YOUR INSTRUCTIONS: Output the data exactly, with every line intact.

───── GIVEN RECORDS ─────

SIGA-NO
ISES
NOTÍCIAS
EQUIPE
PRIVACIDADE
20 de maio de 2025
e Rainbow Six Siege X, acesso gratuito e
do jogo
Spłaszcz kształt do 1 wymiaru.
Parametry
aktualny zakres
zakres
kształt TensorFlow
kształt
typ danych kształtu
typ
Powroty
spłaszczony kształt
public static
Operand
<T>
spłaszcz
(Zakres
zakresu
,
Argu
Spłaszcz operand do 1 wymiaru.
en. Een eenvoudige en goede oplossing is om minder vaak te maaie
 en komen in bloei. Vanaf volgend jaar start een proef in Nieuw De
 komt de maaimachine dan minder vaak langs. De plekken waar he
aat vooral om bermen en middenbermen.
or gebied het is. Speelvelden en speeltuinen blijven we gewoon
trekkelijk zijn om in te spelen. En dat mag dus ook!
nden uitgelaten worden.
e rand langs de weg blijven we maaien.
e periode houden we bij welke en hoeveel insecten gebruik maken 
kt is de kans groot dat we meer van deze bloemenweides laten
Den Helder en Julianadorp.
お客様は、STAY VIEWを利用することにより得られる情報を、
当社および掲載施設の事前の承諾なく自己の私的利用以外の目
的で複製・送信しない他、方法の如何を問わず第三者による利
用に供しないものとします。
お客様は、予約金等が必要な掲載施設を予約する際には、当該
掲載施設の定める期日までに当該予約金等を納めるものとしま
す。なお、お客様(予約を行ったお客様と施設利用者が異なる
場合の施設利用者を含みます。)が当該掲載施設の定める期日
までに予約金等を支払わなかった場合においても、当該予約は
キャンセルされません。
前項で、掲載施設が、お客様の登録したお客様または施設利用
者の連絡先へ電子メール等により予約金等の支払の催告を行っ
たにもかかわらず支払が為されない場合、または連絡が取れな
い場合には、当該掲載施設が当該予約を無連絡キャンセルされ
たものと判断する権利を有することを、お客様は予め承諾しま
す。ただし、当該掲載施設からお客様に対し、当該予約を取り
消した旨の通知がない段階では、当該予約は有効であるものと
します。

─────

FINISHED EXERCISE:
SIGA-NO
ISES
NOTÍCIAS
EQUIPE
PRIVACIDADE
20 de maio de 2025
e Rainbow Six Siege X, acesso gratuito e
do jogo
Spłaszcz kształt do 1 wymiaru.
Parametry
aktualny zakres
zakres
kształt TensorFlow
kształt
typ danych kształtu
typ
Powroty
spłaszczony kształt
public static
Operand
<T>
spłaszcz
(Zakres
zakresu
,
Argu
Spłaszcz operand do 1 wymiaru.
en. Een eenvoudige en goede oplossing is om minder vaak te maaie
 en komen in bloei. Vanaf volgend jaar start een proef in Nieuw De
 komt de maaimachine dan minder vaak langs. De plekken waar he
aat vooral om bermen en middenbermen.
or gebied het is. Speelvelden en speeltuinen blijven we gewoon
trekkelijk zijn om in te spelen. En dat mag dus ook!
nden uitgelaten worden.
e rand langs de weg blijven we maaien.
e periode houden we bij welke en hoeveel insecten gebruik maken 
kt is de kans groot dat we meer van deze bloemenweides laten
Den Helder en Julianadorp.
お客様は、STAY VIEWを利用することにより得られる情報を、
当社および掲載施設の事前の承諾なく自己の私的利用以外の目
的で複製・送信しない他、方法の如何を問わず第三者による利
用に供しないものとします。
お客様は、予約金等が必要な掲載施設を予約する際には、当該
掲載施設の定める期日までに当該予約金等を納めるものとしま
す。なお、お客様(予約を行ったお客様と施設利用者が異なる
場合の施設利用者を含みます。)が当該掲載施設の定める期日
までに予約金等を支払わなかった場合においても、当該予約は
キャンセルされません。
前項で、掲載施設が、お客様の登録したお客様または施設利用
者の連絡先へ電子メール等により予約金等の支払の催告を行っ
たにもかかわらず支払が為されない場合、または連絡が取れな
い場合には、当該掲載施設が当該予約を無連絡キャンセルされ
たものと判断する権利を有することを、お客様は予め承諾しま
す。ただし、当該掲載施設からお客様に対し、当該予約を取り
消した旨の通知がない段階では、当該予約は有効であるものと
します。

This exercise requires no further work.